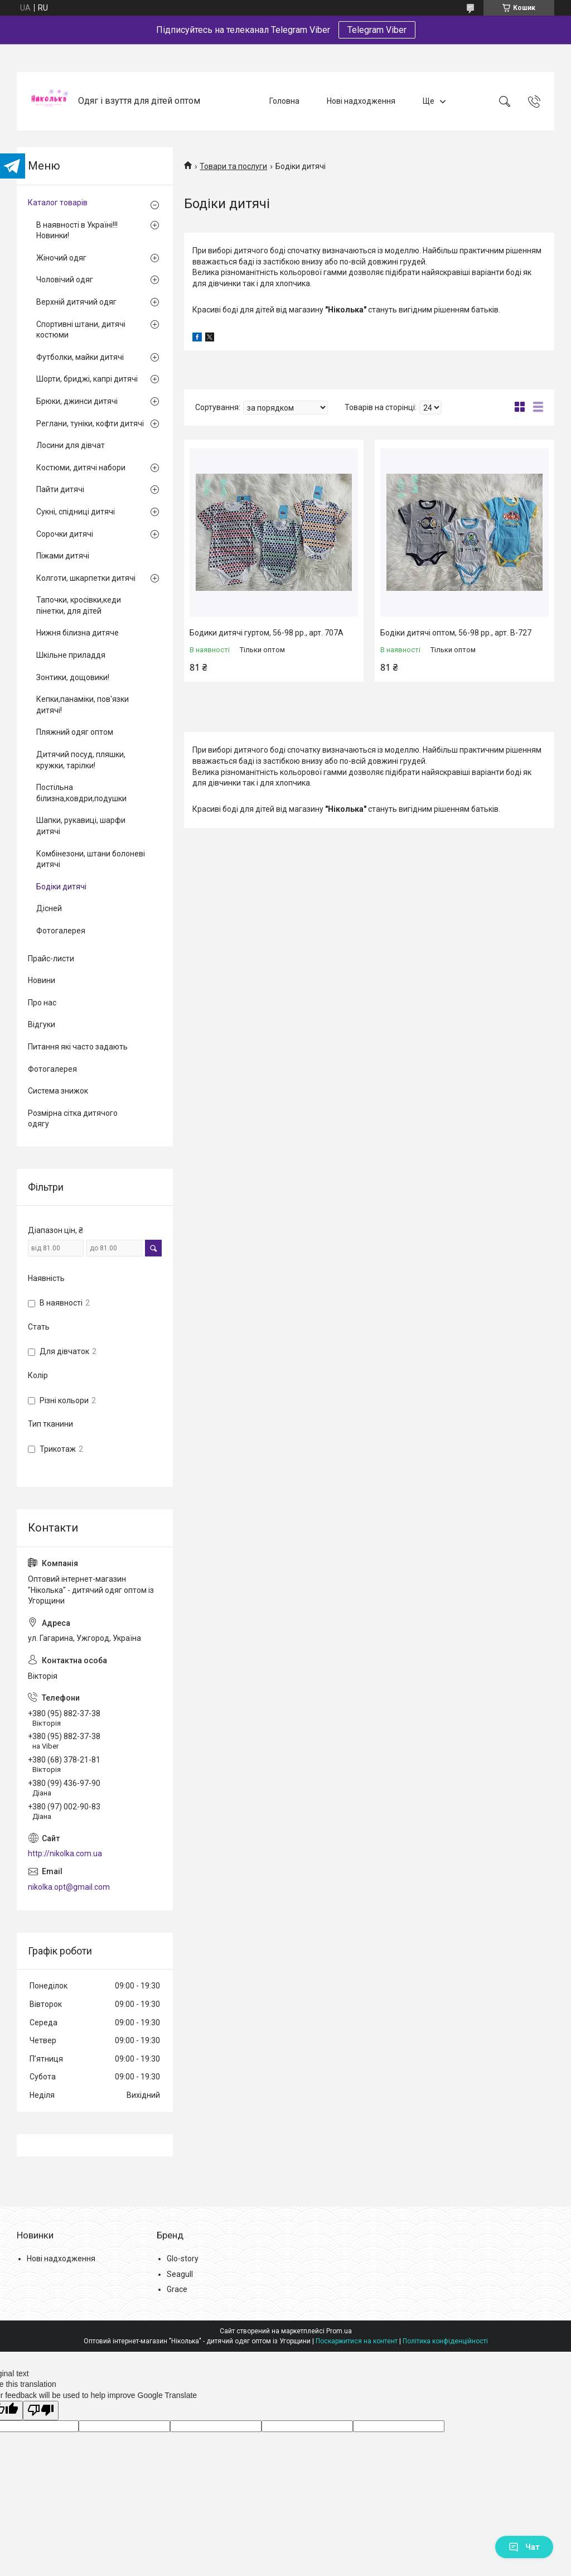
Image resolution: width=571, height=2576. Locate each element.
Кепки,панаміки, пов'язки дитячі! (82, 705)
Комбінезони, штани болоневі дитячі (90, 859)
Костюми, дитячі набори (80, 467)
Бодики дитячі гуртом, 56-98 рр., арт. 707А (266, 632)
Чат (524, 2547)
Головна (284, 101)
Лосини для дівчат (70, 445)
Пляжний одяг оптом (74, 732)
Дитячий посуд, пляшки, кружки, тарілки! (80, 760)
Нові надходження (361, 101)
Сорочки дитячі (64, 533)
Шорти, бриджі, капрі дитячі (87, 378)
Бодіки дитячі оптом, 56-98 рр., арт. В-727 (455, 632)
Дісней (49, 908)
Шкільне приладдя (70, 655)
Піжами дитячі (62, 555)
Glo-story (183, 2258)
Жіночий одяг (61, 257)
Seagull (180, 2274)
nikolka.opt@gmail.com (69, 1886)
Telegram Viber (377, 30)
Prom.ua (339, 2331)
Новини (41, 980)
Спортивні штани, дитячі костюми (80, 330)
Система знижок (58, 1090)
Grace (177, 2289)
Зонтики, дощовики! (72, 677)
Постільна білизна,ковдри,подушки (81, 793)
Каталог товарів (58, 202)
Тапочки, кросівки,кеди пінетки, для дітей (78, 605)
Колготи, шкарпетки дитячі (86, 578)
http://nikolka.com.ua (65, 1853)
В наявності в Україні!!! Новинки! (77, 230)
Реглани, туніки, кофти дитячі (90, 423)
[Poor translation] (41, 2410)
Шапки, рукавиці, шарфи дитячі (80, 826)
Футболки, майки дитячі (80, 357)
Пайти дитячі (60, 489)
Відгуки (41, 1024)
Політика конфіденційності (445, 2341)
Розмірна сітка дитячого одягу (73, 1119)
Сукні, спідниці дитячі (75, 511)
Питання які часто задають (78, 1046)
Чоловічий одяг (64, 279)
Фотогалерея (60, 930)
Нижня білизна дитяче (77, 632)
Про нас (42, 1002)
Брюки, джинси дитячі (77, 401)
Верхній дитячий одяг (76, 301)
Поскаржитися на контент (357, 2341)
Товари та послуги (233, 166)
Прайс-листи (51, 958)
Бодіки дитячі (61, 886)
--
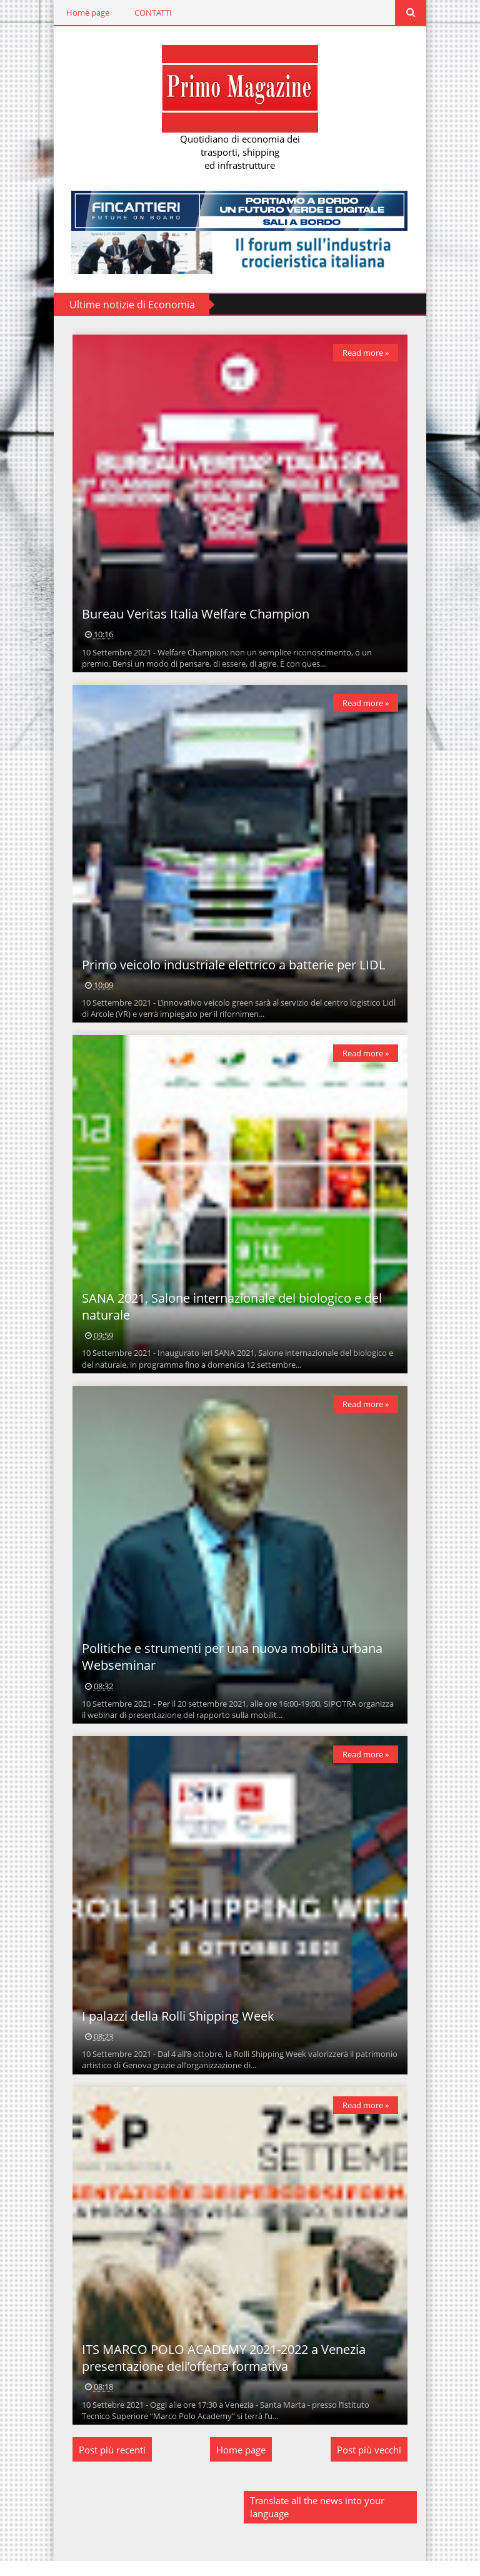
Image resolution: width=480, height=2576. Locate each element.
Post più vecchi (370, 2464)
...
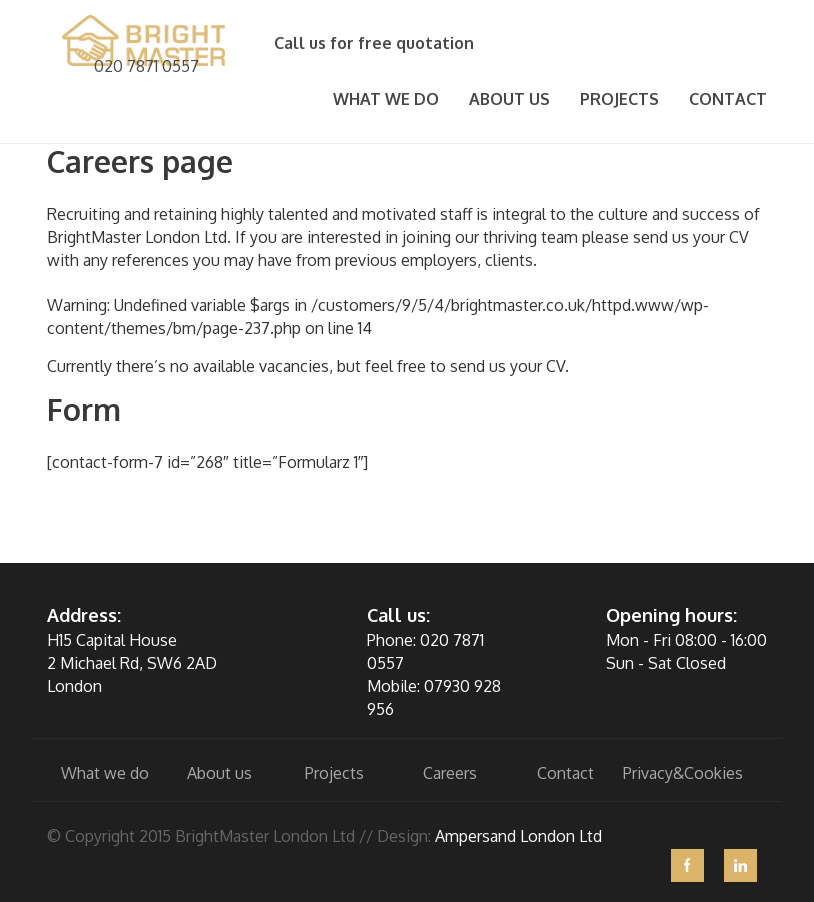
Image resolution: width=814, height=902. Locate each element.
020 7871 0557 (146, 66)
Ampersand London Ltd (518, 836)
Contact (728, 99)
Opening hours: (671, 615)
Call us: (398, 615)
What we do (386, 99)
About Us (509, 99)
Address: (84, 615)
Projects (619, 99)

Instructions for the task -
Send back exactly the lines of the listing above starting at the one with "Image resolution: width=571, height=2576." and ending at the one with "Лосини для дівчат (70, 445)", inclusive, and no others.

Finished task -
Image resolution: width=571, height=2576. Locate each element.
Кепки,панаміки, пов'язки дитячі! (82, 705)
Комбінезони, штани болоневі дитячі (90, 859)
Костюми, дитячі набори (80, 467)
Бодики дитячі гуртом, 56-98 рр., арт. 707А (266, 632)
Чат (524, 2547)
Головна (284, 101)
Лосини для дівчат (70, 445)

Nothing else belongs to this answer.